(Há 20 anos atrás, numa outra vida e num outro circunstancialismo, ouvi uma pessoa que tinha sido quase morta politicamente declinar um pretenso convite envenenado com uma igualmente assassina frase: “Todos os poetas mortos são óptimos”. Não é o caso de João Semedo. Nunca tendo votado nele, encabeçou lutas que também eram as minhas, numa altura em que não era fácil. Na realidade, sejamos claros, nunca foi fácil. Os (maus) hábitos não se quebram por decreto mas, sem este, é ainda mais difícil eliminá-los. Tento não ser hipócrita e não cometer o erro comum de elogiar os mortos como se tratassem dos nossos melhores amigos mas, no que a ele se reporta e sem nunca o ter conhecido, fica aqui o meu agradecimento. No final, o que conta não é o que dissemos fazer mas o que, de facto, fomos capazes de fazer por terceiros. E ele fez. A melhor homenagem que se lhe poderá prestar, parece-me, é continuar a lutar porque ainda há muito trilho para percorrer. Como se verá infra.)

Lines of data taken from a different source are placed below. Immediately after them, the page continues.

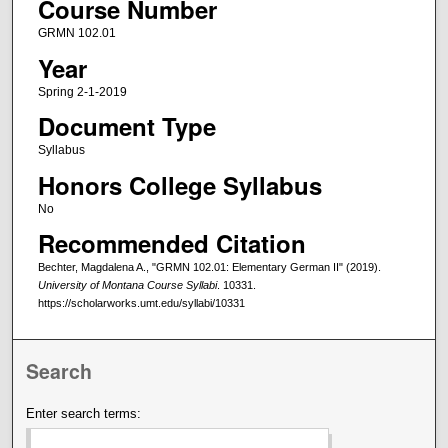
Course Number
GRMN 102.01
Year
Spring 2-1-2019
Document Type
Syllabus
Honors College Syllabus
No
Recommended Citation
Bechter, Magdalena A., "GRMN 102.01: Elementary German II" (2019).
University of Montana Course Syllabi
. 10331.
https://scholarworks.umt.edu/syllabi/10331
Search
Enter search terms:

Com quase todos os portugueses a pensar em praia e mar, somos confrontados com a inexplicável prescrição das coimas aplicadas aos partidos políticos, em notícia de capa para o verdadeiro início da silly season. Para os que não sabem, o Tribunal Constitucional é um órgão eminentemente político, cujos juízes não são todos de carreira. Costumo dizer aos meus alunos que, da mesma forma que não gosto de jogar à roleta russa, evito grandes contactos com este Tribunal, na medida em que o sistema de custas é, quanto a mim, opaco e indecifrável. Na verdade, qualquer cidadão que se atreva a ousar incomodar os Senhores Conselheiros, levantando questões de constitucionalidade, sujeita-se a não ver a questão apreciada por razões meramente formais e a ser condenado em custas que variam em função do momento da aquisição da respectiva frota automóvel.
Ora, é este Tribunal que deixou prescrever as coimas aplicadas aos partidos, justamente numa altura em que se fala das formas de financiamento deles. Curiosa inércia esta se comparada com o que acontece aos cidadãos normais que ousem não pagar ao Estado, seja sob a forma de custas, seja por impostos. Estaline terá dito um dia que “um morto é uma tragédia, um milhão uma estatística”. Entre nós, à laia de adaptação, é fácil concluir que quem deve um euro tem um problema mas se dever uns milhões o problema é do credor. Seja ele quem for, Estado incluído, mais ainda quando este não o faz sequer por cobrar.
E o que fazemos nós? Transformamos tudo numa gigante piada porque, mais do que a revolta das lágrimas, gostamos é de nos rir inconsequentemente. Parece, pois, ser este o destino dos comuns dos portugueses: de olhos fitos no mar, proclamamos as imortais palavras da Sugar, magnificamente interpretada pela Marilyn Monroe no filme dá o título a estas linhas: “Story of my life. I always get the fuzzy end of the lollipop”.
A autora escreve de acordo com a antiga ortografia.